In the Budget table we’re going to create a calculated column called PL Operator that uses the PowerPivot relationships we’ve defined to pull the operator down into the Budget table. The simple DAX formula I’ve used can be seen in the next screen capture:
Once we have the operator we can create another calculated column to create the PL Amount column that applies the operator by multiplying PL Operator with the Balance as shown below.
So we can see the PL Amount column now has the rollup operator applied. The only thing left to do is review what columns you want to make visible in the model and drop a pivot table onto a spread sheet and have a look. We could’ve just used 1 calculated column to achieve what we needed to do, I broke it down into 2 just for presentation purposes. Have a play at modifying the Excel based data rollups and refreshing the data model to see how quick and easy it is to manipulate the rollup.

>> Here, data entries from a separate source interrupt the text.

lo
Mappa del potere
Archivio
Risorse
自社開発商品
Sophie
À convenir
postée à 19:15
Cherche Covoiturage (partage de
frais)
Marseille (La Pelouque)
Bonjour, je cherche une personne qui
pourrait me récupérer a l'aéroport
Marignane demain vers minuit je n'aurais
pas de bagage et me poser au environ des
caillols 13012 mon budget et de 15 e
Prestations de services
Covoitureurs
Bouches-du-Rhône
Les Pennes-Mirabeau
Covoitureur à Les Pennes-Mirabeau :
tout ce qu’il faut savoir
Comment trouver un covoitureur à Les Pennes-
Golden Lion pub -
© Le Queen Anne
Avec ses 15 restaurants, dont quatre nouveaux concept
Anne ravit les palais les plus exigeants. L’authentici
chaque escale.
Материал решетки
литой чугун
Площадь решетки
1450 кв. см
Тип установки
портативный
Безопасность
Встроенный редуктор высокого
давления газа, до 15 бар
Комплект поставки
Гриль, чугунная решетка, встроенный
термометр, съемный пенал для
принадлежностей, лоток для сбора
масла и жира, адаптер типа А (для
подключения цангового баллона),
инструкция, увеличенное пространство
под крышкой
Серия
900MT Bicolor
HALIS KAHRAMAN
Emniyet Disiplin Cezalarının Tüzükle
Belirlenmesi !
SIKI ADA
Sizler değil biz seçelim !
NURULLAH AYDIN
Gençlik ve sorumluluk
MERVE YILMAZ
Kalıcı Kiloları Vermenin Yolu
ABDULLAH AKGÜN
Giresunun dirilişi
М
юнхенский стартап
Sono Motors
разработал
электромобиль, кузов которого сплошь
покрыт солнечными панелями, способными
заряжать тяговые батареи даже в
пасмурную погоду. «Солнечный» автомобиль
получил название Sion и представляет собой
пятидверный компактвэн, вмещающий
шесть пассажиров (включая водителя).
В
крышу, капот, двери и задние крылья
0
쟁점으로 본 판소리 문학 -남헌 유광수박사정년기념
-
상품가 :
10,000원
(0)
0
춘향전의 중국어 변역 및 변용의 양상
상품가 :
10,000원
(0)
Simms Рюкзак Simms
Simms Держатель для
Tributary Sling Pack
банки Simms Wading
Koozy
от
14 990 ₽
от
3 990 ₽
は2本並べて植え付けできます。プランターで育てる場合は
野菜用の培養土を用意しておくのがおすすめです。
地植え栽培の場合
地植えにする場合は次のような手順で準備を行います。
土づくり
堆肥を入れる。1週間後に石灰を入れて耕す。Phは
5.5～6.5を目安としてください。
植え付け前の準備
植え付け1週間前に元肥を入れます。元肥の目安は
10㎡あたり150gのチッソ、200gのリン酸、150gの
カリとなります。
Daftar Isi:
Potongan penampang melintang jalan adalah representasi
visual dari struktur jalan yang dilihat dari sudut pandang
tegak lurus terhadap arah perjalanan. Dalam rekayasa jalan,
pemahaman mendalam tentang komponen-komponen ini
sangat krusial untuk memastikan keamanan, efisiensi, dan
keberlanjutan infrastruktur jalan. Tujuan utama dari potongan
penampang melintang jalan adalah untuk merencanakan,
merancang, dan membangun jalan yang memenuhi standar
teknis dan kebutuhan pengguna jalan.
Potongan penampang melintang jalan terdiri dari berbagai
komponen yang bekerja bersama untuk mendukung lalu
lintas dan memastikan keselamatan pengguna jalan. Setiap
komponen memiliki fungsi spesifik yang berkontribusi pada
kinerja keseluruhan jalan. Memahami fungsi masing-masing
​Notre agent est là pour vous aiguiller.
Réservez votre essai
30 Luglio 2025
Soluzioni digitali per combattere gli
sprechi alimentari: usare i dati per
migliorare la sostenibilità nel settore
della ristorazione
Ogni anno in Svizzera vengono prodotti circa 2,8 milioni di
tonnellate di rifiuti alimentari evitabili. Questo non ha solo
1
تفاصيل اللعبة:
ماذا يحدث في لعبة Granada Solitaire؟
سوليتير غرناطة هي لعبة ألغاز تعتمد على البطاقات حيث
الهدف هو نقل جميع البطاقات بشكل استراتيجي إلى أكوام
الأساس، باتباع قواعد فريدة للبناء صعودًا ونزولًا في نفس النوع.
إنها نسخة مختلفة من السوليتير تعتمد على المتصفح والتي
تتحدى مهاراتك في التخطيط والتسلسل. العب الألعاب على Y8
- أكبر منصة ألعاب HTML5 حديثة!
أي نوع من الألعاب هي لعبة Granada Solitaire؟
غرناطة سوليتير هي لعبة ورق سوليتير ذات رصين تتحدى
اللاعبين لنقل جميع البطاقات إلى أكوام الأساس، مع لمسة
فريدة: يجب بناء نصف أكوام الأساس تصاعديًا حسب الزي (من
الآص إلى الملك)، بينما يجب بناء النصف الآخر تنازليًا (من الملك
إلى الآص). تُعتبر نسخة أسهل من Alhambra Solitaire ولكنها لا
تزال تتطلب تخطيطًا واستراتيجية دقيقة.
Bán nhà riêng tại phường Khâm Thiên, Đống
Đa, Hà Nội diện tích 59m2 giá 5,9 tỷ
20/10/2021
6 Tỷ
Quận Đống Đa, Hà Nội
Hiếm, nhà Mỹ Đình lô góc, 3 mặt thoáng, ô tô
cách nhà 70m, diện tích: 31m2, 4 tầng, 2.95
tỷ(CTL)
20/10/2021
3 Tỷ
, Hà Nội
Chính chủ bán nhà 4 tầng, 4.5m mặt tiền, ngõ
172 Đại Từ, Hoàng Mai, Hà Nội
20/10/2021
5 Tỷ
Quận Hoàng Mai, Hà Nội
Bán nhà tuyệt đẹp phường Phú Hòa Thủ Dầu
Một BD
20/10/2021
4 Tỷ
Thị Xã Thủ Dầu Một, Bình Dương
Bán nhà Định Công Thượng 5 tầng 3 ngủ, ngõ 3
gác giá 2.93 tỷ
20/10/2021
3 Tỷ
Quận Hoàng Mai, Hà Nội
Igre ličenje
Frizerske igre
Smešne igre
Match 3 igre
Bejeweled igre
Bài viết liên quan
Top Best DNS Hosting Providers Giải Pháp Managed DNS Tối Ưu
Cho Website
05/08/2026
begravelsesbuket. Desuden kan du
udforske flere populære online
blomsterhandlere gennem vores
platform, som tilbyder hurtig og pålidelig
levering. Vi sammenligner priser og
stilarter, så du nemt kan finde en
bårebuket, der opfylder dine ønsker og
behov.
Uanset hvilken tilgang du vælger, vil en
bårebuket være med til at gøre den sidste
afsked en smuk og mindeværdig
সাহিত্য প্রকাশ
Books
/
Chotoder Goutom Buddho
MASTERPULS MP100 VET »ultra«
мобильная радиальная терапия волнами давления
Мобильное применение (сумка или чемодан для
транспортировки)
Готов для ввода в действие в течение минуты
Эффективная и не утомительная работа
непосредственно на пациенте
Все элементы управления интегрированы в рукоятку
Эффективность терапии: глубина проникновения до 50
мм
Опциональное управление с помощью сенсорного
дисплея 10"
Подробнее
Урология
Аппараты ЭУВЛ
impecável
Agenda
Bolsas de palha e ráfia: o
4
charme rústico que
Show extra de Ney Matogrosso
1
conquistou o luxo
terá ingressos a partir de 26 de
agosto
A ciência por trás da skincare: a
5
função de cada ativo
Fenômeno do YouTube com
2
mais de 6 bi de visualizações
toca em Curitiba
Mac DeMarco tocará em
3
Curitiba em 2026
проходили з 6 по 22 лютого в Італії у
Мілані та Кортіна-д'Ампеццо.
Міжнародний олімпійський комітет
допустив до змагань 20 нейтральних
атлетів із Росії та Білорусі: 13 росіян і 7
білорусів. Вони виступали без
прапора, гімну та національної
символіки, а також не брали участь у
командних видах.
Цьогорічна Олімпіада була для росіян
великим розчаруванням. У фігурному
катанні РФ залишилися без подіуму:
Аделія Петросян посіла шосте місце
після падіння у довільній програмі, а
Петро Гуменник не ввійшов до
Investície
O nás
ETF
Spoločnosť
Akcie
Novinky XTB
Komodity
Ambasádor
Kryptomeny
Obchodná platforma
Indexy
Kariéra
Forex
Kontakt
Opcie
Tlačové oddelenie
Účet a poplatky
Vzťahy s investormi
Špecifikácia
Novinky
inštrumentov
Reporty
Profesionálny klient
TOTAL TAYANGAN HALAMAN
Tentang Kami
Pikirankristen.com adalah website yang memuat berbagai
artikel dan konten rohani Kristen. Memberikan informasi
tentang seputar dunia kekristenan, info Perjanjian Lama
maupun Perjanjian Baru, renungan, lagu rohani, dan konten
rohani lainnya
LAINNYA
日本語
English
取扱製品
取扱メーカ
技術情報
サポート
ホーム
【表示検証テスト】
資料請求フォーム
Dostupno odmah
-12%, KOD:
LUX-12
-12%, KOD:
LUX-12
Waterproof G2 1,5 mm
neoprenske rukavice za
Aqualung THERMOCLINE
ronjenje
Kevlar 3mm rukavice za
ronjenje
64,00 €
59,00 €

This is a really simple way for users to consume data from a database and apply a very simple custom rollup. I really like the simplicity of it and the fact as a user I can just edit my rollups in my sheet and refresh the data and adjust how the accounts roll up. Also you might have noticed there are trial balance figures for the accounts in my data that would be needed to create a balance sheet and so we could progress this further by having another roll up table to create a Balance Sheet.
I’m going to have a play around a bit more and see if it’s possible to create more complex rollups and perhaps apply different rollup operators for different columns instead of just at the grain of the account. This is where I suspect things will become somewhat more complicated very quickly! Coming from a SSAS background I find it quite useful to take SSAS modelling concepts and challenge my self and PowerPivot to achieve the same end. PowerPivot modelling is a different way of thinking and whilst it may not do what SSAS does out of the box I’m convinced where there is a will there is a way, or maybe not.